Electronic polymers and soft-matter-like broken symmetries in underdoped cuprates
M. Capati, S. Caprara, C. Di Castro, M. Grilli, G. Seibold, J., Lorenzana

TL;DR
This paper proposes that in underdoped cuprates, doped holes form 'electronic polymers' which condense into various ordered states, revealing complex phases with broken symmetries that align with experimental observations.
Contribution
It introduces the concept of electronic polymers in cuprates and demonstrates their role in forming smectic, Wigner crystal, and nematic phases with broken symmetries.
Findings
Electronic polymers form in underdoped cuprates.
Polymer melt condenses into smectic and Wigner crystal states.

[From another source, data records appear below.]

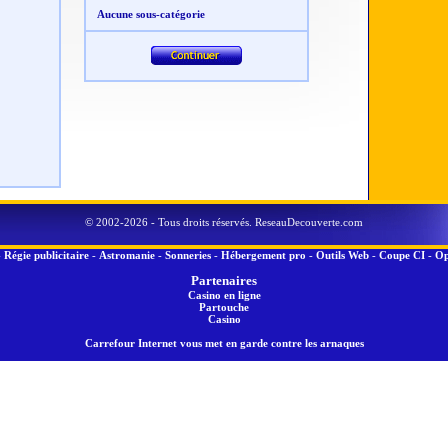
Aucune sous-catégorie
© 2002-2026 - Tous droits réservés. ReseauDecouverte.com
-
Régie publicitaire
-
Astromanie
-
Sonneries
-
Hébergement pro
-
Outils Web
-
Coupe CI
-
Op
Partenaires
Casino en ligne
Partouche
Casino
Carrefour Internet vous met en garde contre les arnaques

Disorder leads to nematic order and persistent symmetry breaking.
Abstract
Empirical evidence in heavy fermion, pnictide, and other systems suggests that unconventional superconductivity appears associated to some form of real-space electronic order. For the cuprates, despite several proposals, the emergence of order in the phase diagram between the commensurate antiferromagnetic state and the superconducting state is not well understood. Here we show that in this regime doped holes assemble in "electronic polymers." Within a Monte Carlo study we find, that in clean systems by lowering the temperature the polymer melt condenses first in a smectic state and then in a Wigner crystal both with the addition of inversion symmetry breaking. Disorder blurs the positional order leaving a robust inversion symmetry breaking and a nematic order, accompanied by vector chiral spin order and with the persistence of a thermodynamic transition. Such electronic phases, whose…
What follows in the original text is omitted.